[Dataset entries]
§
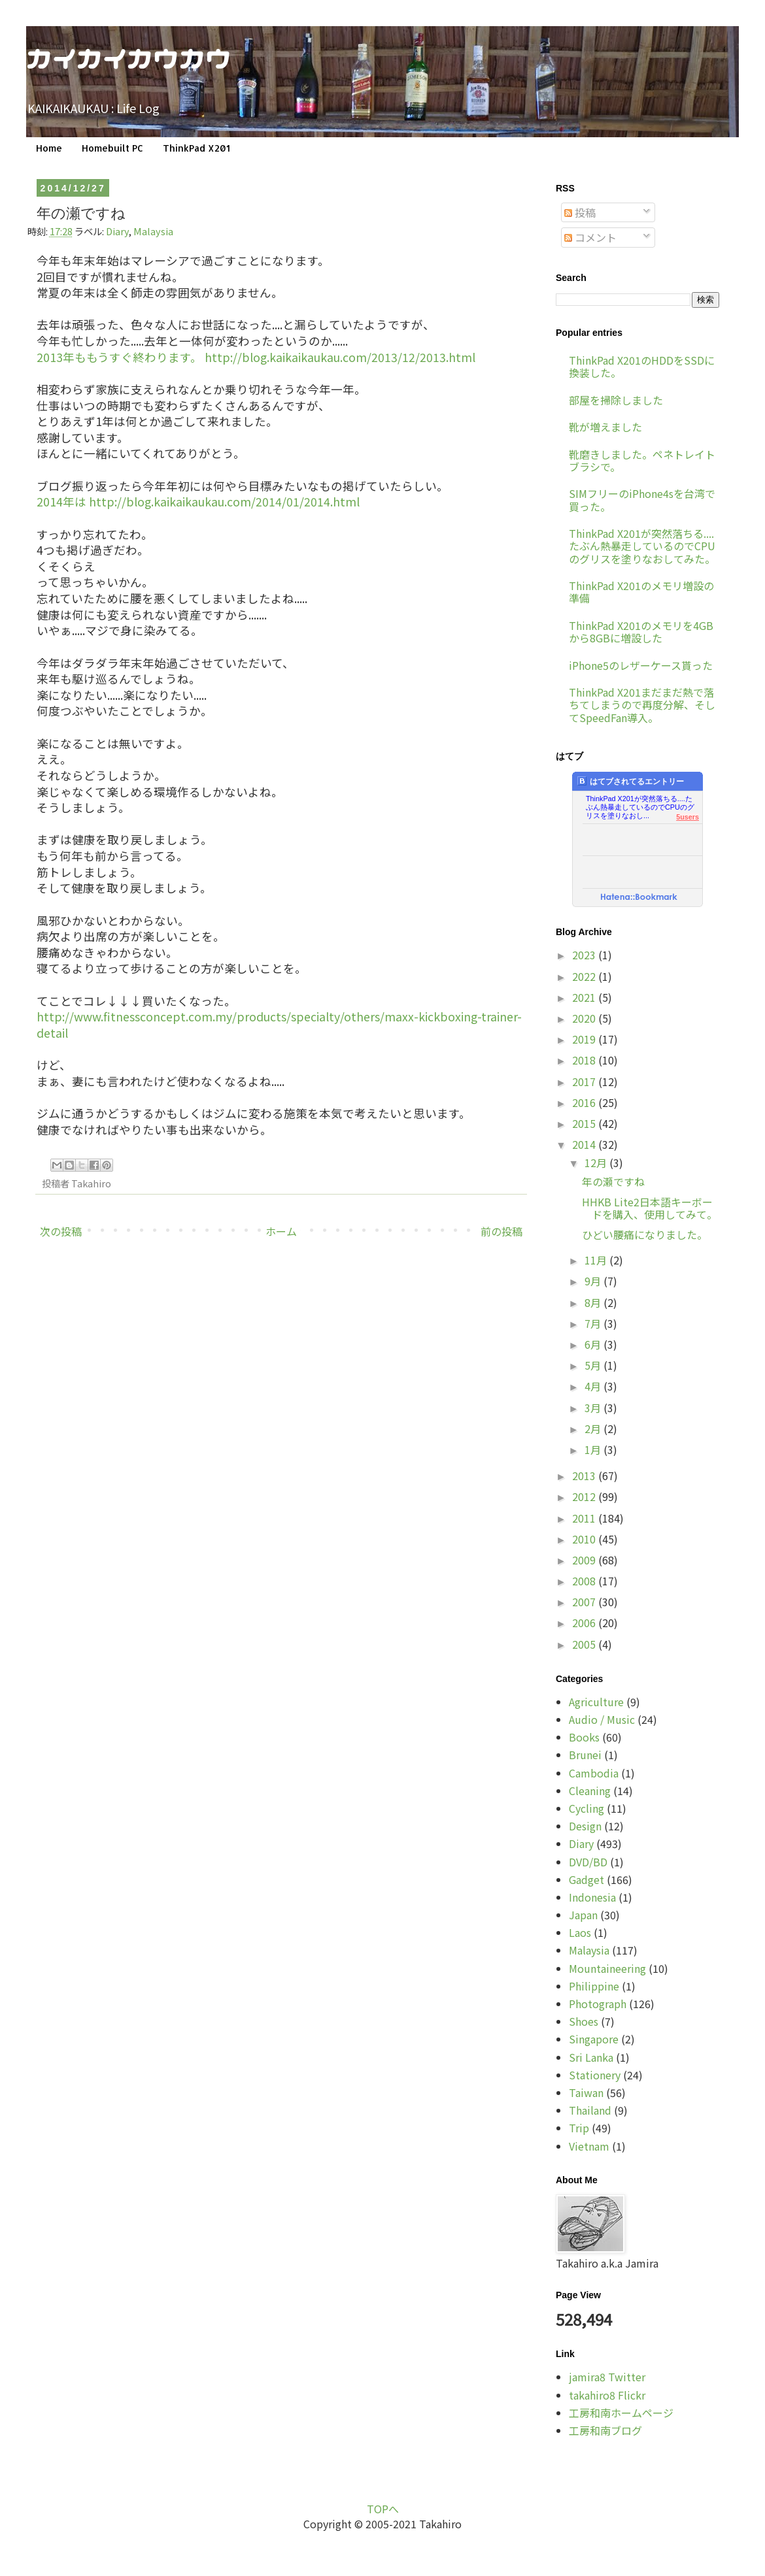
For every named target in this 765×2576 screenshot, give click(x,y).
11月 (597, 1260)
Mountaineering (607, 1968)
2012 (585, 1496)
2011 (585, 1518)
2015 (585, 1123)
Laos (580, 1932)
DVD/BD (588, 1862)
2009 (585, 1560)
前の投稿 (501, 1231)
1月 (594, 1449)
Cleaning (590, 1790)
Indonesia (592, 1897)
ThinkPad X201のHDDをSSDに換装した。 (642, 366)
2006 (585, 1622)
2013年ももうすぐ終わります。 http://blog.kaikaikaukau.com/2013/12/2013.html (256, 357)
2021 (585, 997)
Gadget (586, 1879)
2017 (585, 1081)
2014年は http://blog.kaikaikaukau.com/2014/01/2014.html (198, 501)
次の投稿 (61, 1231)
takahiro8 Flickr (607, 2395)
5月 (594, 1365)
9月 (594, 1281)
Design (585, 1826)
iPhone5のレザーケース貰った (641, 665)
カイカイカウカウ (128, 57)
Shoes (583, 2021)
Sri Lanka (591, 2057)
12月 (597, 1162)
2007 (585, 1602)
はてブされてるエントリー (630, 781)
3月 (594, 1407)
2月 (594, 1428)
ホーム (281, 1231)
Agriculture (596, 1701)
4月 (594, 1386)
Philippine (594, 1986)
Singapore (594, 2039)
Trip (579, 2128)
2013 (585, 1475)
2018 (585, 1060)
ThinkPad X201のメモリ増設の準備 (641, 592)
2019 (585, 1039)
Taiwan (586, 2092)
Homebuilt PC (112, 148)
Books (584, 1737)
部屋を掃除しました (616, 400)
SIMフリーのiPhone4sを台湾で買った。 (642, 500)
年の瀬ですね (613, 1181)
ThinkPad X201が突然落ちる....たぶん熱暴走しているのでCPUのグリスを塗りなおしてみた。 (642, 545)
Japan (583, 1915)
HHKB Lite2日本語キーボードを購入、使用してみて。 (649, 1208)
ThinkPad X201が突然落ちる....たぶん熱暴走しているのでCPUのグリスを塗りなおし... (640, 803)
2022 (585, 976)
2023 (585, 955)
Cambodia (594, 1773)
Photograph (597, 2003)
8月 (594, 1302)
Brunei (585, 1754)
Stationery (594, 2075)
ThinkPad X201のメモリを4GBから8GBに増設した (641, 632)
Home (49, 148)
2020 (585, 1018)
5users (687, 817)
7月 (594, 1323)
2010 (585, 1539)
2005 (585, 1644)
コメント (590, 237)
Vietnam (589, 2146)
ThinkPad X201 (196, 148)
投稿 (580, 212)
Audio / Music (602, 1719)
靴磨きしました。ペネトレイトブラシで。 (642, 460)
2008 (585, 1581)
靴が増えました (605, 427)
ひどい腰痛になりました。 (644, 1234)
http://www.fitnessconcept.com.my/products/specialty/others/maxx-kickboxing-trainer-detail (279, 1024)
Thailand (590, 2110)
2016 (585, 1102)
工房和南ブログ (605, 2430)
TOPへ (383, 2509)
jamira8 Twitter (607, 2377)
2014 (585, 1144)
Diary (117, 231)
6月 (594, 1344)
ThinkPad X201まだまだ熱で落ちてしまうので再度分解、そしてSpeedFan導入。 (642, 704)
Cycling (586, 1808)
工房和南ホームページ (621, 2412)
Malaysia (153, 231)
§
▸ **About this task**: The answer should match the data above word for word, with no pictures in it.

▸ **Written response**:
For every named target in this 765×2576 screenshot, give click(x,y).
11月 (597, 1260)
Mountaineering (607, 1968)
2012 (585, 1496)
2011 (585, 1518)
2015 (585, 1123)
Laos (580, 1932)
DVD/BD (588, 1862)
2009 (585, 1560)
前の投稿 (501, 1231)
1月 (594, 1449)
Cleaning (590, 1790)
Indonesia (592, 1897)
ThinkPad X201のHDDをSSDに換装した。 (642, 366)
2006 (585, 1622)
2013年ももうすぐ終わります。 http://blog.kaikaikaukau.com/2013/12/2013.html (256, 357)
2021 (585, 997)
Gadget (586, 1879)
2017 (585, 1081)
2014年は http://blog.kaikaikaukau.com/2014/01/2014.html (198, 501)
次の投稿 (61, 1231)
takahiro8 Flickr (607, 2395)
5月 (594, 1365)
9月 (594, 1281)
Design (585, 1826)
iPhone5のレザーケース貰った (641, 665)
カイカイカウカウ (128, 57)
Shoes (583, 2021)
Sri Lanka (591, 2057)
12月 (597, 1162)
2007 (585, 1602)
はてブされてるエントリー (630, 781)
3月 (594, 1407)
2月 (594, 1428)
ホーム (281, 1231)
Agriculture (596, 1701)
4月 (594, 1386)
Philippine (594, 1986)
Singapore (594, 2039)
Trip (579, 2128)
2013 (585, 1475)
2018 (585, 1060)
ThinkPad X201のメモリ増設の準備 (641, 592)
2019 (585, 1039)
Taiwan (586, 2092)
Homebuilt PC (112, 148)
Books (584, 1737)
部屋を掃除しました (616, 400)
SIMフリーのiPhone4sを台湾で買った。 (642, 500)
年の瀬ですね (613, 1181)
ThinkPad X201が突然落ちる....たぶん熱暴走しているのでCPUのグリスを塗りなおしてみた。 (642, 545)
Japan (583, 1915)
HHKB Lite2日本語キーボードを購入、使用してみて。 (649, 1208)
ThinkPad X201が突然落ちる....たぶん熱暴走しているのでCPUのグリスを塗りなおし... (640, 803)
2022 (585, 976)
2023 (585, 955)
Cambodia (594, 1773)
Photograph (597, 2003)
8月 (594, 1302)
Brunei (585, 1754)
Stationery (594, 2075)
ThinkPad X201のメモリを4GBから8GBに増設した (641, 632)
Home (49, 148)
2020 (585, 1018)
5users (687, 817)
7月 (594, 1323)
2010 (585, 1539)
2005 (585, 1644)
コメント (590, 237)
Vietnam (589, 2146)
ThinkPad X201 (196, 148)
投稿 (580, 212)
Audio / Music (602, 1719)
靴磨きしました。ペネトレイトブラシで。 (642, 460)
2008 (585, 1581)
靴が増えました (605, 427)
ひどい腰痛になりました。 (644, 1234)
http://www.fitnessconcept.com.my/products/specialty/others/maxx-kickboxing-trainer-detail (279, 1024)
Thailand (590, 2110)
2016 (585, 1102)
工房和南ブログ (605, 2430)
TOPへ (383, 2509)
jamira8 Twitter (607, 2377)
2014 (585, 1144)
Diary (117, 231)
6月 (594, 1344)
ThinkPad X201まだまだ熱で落ちてしまうので再度分解、そしてSpeedFan導入。 (642, 704)
Cycling (586, 1808)
工房和南ホームページ (621, 2412)
Malaysia (153, 231)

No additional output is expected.